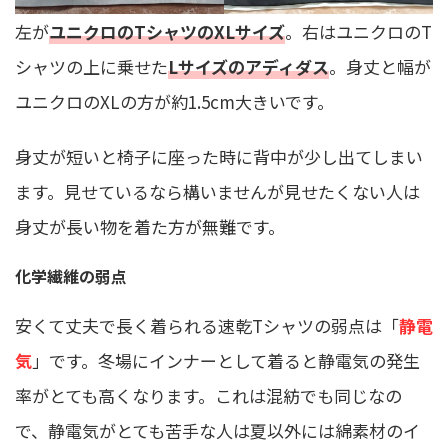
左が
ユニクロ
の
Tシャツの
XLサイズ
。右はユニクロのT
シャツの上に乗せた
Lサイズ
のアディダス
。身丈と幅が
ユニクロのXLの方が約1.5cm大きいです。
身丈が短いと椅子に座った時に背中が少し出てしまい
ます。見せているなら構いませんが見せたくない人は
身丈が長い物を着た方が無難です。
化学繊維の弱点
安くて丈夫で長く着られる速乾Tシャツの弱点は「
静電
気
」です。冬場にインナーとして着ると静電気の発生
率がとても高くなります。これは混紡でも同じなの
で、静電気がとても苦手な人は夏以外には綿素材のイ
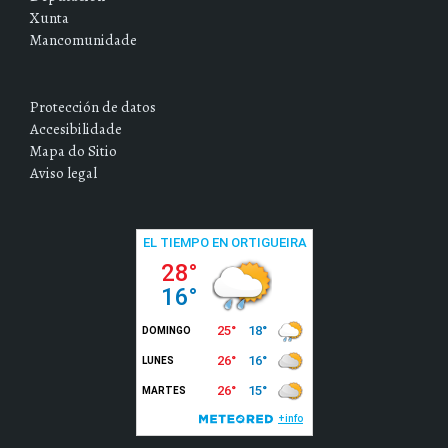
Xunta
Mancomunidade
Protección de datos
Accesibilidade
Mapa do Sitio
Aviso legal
********************
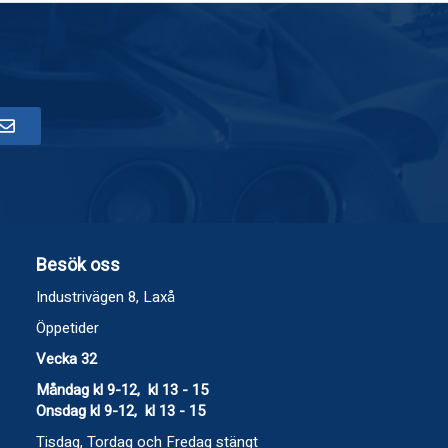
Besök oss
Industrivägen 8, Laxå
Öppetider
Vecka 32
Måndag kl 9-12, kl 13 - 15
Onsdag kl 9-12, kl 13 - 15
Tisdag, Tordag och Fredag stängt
********************
Repeat the lines above exactly, beginning with the one containing "身丈が長い物を着た方が無難です。" and finishing with the one containing "Aviso legal". No pictures belong in the copy.

ANSWER TO THE EXERCISE ::
身丈が長い物を着た方が無難です。
化学繊維の弱点
安くて丈夫で長く着られる速乾Tシャツの弱点は「
静電
気
」です。冬場にインナーとして着ると静電気の発生
率がとても高くなります。これは混紡でも同じなの
で、静電気がとても苦手な人は夏以外には綿素材のイ
Xunta
Mancomunidade
Protección de datos
Accesibilidade
Mapa do Sitio
Aviso legal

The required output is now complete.